Work to complete ->
Everything from the first line of the material below through the line containing "What do you see at coordinates (273, 43)" is to be printed exactly, and nothing more.

Provided data ->
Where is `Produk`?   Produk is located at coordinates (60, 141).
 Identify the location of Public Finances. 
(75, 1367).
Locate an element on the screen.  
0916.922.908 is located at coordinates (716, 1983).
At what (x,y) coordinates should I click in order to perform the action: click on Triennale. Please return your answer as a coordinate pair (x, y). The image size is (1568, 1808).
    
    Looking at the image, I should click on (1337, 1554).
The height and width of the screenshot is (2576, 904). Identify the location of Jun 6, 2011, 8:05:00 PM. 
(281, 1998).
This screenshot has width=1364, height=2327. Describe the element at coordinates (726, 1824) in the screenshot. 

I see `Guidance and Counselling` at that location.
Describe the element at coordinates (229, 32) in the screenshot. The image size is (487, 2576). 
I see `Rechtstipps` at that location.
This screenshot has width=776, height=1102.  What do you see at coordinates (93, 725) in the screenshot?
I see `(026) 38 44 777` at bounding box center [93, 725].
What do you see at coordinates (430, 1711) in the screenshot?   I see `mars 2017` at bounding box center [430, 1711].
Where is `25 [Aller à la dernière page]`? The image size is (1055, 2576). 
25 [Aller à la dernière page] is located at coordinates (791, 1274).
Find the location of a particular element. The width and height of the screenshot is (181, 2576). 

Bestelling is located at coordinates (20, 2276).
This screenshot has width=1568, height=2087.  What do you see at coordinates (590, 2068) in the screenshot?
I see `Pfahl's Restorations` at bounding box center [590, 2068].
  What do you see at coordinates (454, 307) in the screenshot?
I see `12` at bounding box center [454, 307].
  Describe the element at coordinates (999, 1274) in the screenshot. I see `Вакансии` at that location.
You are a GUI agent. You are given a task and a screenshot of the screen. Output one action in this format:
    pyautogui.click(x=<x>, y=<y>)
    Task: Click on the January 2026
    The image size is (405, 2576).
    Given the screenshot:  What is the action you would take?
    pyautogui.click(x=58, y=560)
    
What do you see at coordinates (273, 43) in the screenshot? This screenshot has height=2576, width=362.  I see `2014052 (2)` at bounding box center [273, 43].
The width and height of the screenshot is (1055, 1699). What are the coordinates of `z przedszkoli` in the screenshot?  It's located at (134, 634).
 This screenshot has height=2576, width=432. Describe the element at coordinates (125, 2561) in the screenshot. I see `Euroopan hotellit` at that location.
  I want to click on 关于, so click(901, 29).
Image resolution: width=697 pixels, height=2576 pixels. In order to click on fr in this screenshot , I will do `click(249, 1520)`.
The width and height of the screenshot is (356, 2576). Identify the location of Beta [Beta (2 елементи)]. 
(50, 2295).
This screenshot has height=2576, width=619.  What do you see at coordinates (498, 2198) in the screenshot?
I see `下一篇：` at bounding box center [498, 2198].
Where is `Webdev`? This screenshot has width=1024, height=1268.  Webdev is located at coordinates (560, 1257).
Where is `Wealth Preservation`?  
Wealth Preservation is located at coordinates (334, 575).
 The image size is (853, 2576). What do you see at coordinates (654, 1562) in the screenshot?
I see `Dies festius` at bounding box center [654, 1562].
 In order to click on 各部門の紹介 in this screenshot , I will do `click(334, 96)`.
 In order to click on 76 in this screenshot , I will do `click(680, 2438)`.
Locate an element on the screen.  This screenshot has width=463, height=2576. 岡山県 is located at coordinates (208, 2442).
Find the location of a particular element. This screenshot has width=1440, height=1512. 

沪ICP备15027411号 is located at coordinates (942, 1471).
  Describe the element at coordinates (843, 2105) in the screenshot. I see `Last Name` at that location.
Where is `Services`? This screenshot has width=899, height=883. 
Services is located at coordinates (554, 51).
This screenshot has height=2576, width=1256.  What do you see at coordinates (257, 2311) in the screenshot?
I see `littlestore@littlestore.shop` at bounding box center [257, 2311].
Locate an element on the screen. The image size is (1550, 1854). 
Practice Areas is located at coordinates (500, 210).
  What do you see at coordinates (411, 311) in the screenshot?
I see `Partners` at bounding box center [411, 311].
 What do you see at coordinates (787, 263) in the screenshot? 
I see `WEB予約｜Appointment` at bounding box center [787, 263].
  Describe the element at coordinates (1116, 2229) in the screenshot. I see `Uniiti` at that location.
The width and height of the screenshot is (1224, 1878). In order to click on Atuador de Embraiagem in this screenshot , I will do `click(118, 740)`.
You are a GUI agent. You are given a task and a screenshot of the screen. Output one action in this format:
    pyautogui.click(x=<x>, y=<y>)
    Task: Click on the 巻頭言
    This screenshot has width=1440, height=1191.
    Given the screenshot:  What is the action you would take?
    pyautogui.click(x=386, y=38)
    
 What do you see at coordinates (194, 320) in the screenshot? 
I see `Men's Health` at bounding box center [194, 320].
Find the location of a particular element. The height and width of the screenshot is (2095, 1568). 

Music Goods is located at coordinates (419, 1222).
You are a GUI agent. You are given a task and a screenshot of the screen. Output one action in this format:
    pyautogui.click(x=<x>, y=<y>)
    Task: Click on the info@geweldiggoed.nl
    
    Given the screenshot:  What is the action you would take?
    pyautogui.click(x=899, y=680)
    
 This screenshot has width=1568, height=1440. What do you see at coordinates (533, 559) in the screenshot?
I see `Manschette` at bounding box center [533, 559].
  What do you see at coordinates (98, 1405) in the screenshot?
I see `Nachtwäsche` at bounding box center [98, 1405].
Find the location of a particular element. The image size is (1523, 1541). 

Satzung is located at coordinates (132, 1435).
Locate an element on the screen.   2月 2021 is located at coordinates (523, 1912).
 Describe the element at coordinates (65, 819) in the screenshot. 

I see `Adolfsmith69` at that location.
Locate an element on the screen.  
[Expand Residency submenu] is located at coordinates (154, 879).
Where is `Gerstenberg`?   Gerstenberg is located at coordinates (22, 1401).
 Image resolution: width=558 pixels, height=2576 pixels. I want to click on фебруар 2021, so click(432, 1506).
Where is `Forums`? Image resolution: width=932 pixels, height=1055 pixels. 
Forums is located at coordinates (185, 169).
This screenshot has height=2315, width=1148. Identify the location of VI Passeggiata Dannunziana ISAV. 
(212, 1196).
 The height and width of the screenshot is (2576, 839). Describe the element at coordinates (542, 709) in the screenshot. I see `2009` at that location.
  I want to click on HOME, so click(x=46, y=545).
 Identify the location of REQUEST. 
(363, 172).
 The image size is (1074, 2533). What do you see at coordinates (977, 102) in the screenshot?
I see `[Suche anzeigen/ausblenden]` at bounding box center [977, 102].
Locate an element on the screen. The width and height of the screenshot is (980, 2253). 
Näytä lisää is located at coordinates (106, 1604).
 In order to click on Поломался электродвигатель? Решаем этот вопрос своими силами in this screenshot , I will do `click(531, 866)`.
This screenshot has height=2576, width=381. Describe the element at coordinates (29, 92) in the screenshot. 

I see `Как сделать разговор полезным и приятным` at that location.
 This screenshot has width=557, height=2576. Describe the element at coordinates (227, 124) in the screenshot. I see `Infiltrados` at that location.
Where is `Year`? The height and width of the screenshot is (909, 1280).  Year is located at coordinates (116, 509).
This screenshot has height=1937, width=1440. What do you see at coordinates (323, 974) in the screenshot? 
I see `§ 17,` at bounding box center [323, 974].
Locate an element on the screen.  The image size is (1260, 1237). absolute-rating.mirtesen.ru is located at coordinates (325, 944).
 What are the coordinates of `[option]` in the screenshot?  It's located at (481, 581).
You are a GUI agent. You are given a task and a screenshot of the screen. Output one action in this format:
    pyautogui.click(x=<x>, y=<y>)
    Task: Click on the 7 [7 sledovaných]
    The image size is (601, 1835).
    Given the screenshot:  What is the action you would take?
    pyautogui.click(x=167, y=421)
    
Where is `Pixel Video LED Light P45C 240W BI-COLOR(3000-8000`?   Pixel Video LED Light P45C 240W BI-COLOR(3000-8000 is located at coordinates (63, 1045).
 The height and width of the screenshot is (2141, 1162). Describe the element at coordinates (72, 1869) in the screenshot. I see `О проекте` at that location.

Completed task ->
Where is `Produk`?   Produk is located at coordinates (60, 141).
 Identify the location of Public Finances. 
(75, 1367).
Locate an element on the screen.  
0916.922.908 is located at coordinates (716, 1983).
At what (x,y) coordinates should I click in order to perform the action: click on Triennale. Please return your answer as a coordinate pair (x, y). The image size is (1568, 1808).
    
    Looking at the image, I should click on (1337, 1554).
The height and width of the screenshot is (2576, 904). Identify the location of Jun 6, 2011, 8:05:00 PM. 
(281, 1998).
This screenshot has width=1364, height=2327. Describe the element at coordinates (726, 1824) in the screenshot. 

I see `Guidance and Counselling` at that location.
Describe the element at coordinates (229, 32) in the screenshot. The image size is (487, 2576). 
I see `Rechtstipps` at that location.
This screenshot has width=776, height=1102.  What do you see at coordinates (93, 725) in the screenshot?
I see `(026) 38 44 777` at bounding box center [93, 725].
What do you see at coordinates (430, 1711) in the screenshot?   I see `mars 2017` at bounding box center [430, 1711].
Where is `25 [Aller à la dernière page]`? The image size is (1055, 2576). 
25 [Aller à la dernière page] is located at coordinates (791, 1274).
Find the location of a particular element. The width and height of the screenshot is (181, 2576). 

Bestelling is located at coordinates (20, 2276).
This screenshot has width=1568, height=2087.  What do you see at coordinates (590, 2068) in the screenshot?
I see `Pfahl's Restorations` at bounding box center [590, 2068].
  What do you see at coordinates (454, 307) in the screenshot?
I see `12` at bounding box center [454, 307].
  Describe the element at coordinates (999, 1274) in the screenshot. I see `Вакансии` at that location.
You are a GUI agent. You are given a task and a screenshot of the screen. Output one action in this format:
    pyautogui.click(x=<x>, y=<y>)
    Task: Click on the January 2026
    The image size is (405, 2576).
    Given the screenshot:  What is the action you would take?
    pyautogui.click(x=58, y=560)
    
What do you see at coordinates (273, 43) in the screenshot? This screenshot has height=2576, width=362.  I see `2014052 (2)` at bounding box center [273, 43].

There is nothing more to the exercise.